Question

graph the function.
$f(x)=2\sqrt{x + 3}$
plot four points on the graph of the function: the leftmost point and three additional points. then click on the graph - a - function button.

Explanation:

Step1: Find leftmost point (domain start)
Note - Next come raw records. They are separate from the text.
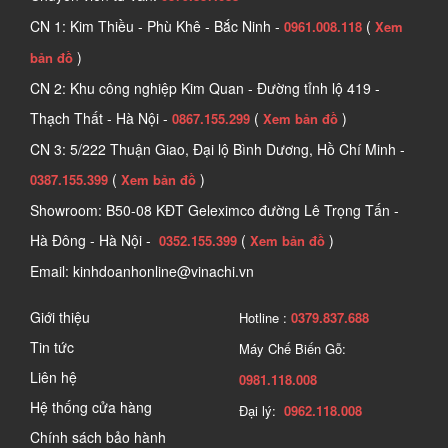
CN 1: Kim Thiều - Phù Khê - Bắc Ninh -
(
0961.008.118
Xem
)
bản đồ
CN 2: Khu công nghiệp Kim Quan - Đường tỉnh lộ 419 -
Thạch Thất - Hà Nội -
(
)
0867.155.299
Xem bản đồ
CN 3: 5/222 Thuận Giao, Đại lộ Bình Dương, Hồ Chí Minh -
(
)
0387.155.399
Xem bản đồ
Showroom: B50-08 KĐT Geleximco đường Lê Trọng Tấn -
Hà Đông - Hà Nội -
(
)
0352.155.399
Xem bản đồ
Email: kinhdoanhonline@vinachi.vn
Giới thiệu
Hotline :
0379.837.688
Tin tức
Máy Chế Biến Gỗ:
Liên hệ
0981.118.008
Hệ thống cửa hàng
Đại lý:
0962.118.008
Chính sách bảo hành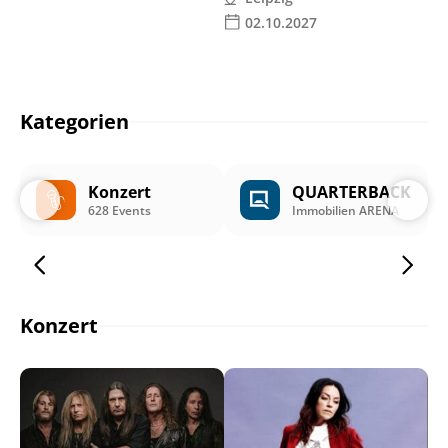
02.10.2027
Kategorien
Konzert
QUARTERBACK
628 Events
Immobilien ARENA
Konzert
The expression under the square root must be non-negative: $x+3\geq0 \implies x\geq-3$.
At $x=-3$: $f(-3)=2\sqrt{-3+3}=2\sqrt{0}=0$.
Leftmost point: $(-3, 0)$

Step2: Calculate point at $x=-2$

Substitute $x=-2$ into the function:
$f(-2)=2\sqrt{-2+3}=2\sqrt{1}=2(1)=2$.
Point: $(-2, 2)$

Step3: Calculate point at $x=1$

Substitute $x=1$ into the function:
$f(1)=2\sqrt{1+3}=2\sqrt{4}=2(2)=4$.
Point: $(1, 4)$

Step4: Calculate point at $x=6$

Substitute $x=6$ into the function:
$f(6)=2\sqrt{6+3}=2\sqrt{9}=2(3)=6$.
Point: $(6, 6)$

Answer:

Leftmost point: $(-3, 0)$
Additional point 1: $(-2, 2)$
Additional point 2: $(1, 4)$
Additional point 3: $(6, 6)$
(Plot these points and draw a smooth curve starting at $(-3,0)$ and increasing through the other points to graph $f(x)=2\sqrt{x+3}$)